→ **Description of the task**
Read the records below and copy each line that contains "Stack".

→ **Data extracts**
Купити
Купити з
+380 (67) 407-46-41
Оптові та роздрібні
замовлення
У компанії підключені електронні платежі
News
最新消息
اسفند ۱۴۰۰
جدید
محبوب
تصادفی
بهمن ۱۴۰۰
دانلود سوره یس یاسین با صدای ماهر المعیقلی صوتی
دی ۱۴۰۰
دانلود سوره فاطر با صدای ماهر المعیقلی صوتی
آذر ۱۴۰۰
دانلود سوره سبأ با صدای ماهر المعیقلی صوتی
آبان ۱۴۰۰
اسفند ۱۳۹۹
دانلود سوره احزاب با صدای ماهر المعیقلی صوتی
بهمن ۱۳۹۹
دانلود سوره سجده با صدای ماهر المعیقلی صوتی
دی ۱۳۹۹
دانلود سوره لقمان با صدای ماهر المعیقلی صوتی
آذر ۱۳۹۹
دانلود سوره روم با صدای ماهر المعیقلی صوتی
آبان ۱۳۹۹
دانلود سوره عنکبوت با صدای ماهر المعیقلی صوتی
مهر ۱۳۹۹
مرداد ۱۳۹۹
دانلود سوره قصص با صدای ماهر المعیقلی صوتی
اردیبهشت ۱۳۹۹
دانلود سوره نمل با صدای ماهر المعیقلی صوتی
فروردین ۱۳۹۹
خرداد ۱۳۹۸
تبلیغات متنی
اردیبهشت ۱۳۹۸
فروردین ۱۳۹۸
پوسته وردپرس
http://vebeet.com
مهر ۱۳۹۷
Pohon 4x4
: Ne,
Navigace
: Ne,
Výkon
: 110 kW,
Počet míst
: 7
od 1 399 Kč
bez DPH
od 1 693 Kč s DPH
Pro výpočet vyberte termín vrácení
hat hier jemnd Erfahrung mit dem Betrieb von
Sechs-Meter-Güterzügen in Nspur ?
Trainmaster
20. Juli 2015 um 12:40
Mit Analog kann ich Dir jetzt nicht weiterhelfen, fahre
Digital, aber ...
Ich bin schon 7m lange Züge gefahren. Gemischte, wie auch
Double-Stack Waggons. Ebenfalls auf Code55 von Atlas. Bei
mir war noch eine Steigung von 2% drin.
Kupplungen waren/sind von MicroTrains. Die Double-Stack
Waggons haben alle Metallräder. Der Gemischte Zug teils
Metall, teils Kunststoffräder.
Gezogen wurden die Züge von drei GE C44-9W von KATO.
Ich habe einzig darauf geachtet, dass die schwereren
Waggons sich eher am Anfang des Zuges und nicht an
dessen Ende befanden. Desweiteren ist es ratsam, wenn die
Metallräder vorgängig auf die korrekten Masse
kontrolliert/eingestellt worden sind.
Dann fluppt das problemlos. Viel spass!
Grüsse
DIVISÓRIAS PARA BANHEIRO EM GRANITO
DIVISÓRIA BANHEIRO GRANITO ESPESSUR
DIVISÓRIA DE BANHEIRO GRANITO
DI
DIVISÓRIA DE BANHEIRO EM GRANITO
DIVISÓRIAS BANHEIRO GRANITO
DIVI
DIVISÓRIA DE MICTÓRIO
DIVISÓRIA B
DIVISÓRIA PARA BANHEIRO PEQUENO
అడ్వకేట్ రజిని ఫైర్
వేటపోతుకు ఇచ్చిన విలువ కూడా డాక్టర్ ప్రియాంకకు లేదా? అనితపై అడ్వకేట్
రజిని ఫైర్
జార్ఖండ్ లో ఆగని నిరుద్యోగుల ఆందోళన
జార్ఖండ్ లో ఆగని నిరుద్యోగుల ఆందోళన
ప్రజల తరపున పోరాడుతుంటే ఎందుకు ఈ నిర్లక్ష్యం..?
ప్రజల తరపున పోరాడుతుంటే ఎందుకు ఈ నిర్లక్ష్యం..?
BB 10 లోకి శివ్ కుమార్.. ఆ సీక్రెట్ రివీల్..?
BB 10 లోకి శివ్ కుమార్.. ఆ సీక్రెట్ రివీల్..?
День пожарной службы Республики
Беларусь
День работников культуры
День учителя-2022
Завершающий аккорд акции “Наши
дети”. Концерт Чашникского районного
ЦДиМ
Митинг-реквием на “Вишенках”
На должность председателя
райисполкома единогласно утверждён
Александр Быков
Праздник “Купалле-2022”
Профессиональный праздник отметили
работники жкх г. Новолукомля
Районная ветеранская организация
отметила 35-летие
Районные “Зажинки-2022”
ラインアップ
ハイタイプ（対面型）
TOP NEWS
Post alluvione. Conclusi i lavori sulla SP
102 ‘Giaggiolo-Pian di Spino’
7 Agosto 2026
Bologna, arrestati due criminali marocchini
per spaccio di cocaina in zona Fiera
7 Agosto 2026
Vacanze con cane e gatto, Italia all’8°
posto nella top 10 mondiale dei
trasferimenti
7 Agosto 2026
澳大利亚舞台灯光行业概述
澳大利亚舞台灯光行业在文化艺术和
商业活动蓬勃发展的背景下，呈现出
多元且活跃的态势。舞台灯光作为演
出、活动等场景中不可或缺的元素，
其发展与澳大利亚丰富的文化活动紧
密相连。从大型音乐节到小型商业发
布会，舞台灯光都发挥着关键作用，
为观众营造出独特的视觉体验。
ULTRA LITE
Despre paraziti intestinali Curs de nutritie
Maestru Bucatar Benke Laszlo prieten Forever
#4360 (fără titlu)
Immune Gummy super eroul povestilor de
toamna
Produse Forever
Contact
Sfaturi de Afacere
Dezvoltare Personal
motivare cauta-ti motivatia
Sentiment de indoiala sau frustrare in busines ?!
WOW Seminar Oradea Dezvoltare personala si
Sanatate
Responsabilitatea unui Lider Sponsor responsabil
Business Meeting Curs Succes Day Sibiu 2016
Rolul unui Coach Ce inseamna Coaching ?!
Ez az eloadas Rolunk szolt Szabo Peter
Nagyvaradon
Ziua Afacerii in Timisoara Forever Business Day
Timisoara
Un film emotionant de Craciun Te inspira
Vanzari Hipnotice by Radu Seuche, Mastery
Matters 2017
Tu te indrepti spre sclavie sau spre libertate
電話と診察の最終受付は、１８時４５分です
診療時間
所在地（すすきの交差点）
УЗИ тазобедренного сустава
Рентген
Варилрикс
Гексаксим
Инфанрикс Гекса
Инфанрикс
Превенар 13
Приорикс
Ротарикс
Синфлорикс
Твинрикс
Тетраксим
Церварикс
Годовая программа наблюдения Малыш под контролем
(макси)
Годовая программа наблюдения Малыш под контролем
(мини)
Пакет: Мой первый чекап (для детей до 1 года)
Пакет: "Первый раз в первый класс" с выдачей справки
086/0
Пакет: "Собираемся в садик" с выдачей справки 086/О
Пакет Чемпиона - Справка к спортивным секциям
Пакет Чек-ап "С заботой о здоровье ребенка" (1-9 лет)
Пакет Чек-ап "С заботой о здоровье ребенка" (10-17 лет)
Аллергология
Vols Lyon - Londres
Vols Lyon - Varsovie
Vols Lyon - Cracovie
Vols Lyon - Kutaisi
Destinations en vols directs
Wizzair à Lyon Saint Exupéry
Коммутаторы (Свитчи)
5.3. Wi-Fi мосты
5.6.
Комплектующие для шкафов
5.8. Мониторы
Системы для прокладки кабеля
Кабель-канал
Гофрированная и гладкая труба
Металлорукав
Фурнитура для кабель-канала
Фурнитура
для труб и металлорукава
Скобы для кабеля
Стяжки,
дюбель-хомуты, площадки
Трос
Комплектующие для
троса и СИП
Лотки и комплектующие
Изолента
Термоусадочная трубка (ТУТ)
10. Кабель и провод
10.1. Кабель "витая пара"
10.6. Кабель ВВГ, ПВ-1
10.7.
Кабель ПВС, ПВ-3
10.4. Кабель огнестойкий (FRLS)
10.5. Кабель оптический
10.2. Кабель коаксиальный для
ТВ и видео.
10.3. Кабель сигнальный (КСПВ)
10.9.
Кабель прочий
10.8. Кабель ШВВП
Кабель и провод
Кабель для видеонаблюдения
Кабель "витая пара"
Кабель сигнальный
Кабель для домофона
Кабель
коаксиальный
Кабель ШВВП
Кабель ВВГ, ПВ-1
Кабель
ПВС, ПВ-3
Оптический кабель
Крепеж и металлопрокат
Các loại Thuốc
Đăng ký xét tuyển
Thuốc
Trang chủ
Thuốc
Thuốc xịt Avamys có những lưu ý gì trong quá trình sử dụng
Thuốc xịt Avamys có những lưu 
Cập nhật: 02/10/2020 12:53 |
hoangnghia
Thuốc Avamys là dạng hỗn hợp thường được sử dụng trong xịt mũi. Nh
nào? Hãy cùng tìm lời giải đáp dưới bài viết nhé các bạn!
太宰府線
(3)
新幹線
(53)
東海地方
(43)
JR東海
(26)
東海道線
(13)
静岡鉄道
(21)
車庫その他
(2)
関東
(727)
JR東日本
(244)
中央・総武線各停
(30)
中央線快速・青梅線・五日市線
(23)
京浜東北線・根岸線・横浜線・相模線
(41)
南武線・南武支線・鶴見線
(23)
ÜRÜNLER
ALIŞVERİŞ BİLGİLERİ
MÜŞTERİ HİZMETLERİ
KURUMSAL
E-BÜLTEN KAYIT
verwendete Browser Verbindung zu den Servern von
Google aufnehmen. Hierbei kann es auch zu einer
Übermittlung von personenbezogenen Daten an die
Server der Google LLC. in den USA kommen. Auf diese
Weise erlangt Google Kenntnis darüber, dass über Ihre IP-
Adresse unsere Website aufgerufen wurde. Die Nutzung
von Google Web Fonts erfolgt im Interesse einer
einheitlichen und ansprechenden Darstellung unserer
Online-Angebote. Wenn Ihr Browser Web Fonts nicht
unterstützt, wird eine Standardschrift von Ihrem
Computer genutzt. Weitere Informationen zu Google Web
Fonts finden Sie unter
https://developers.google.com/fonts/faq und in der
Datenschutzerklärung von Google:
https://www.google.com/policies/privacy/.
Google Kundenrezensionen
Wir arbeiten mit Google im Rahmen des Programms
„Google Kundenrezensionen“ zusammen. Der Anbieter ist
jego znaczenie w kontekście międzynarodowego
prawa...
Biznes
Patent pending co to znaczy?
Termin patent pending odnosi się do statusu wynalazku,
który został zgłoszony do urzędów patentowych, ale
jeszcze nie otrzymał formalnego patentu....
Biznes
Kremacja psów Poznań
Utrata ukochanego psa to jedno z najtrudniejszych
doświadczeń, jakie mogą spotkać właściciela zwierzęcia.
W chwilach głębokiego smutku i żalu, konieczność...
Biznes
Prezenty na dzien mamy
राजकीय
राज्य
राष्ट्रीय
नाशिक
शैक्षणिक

→ **Your solution**
Double-Stack Waggons. Ebenfalls auf Code55 von Atlas. Bei
Kupplungen waren/sind von MicroTrains. Die Double-Stack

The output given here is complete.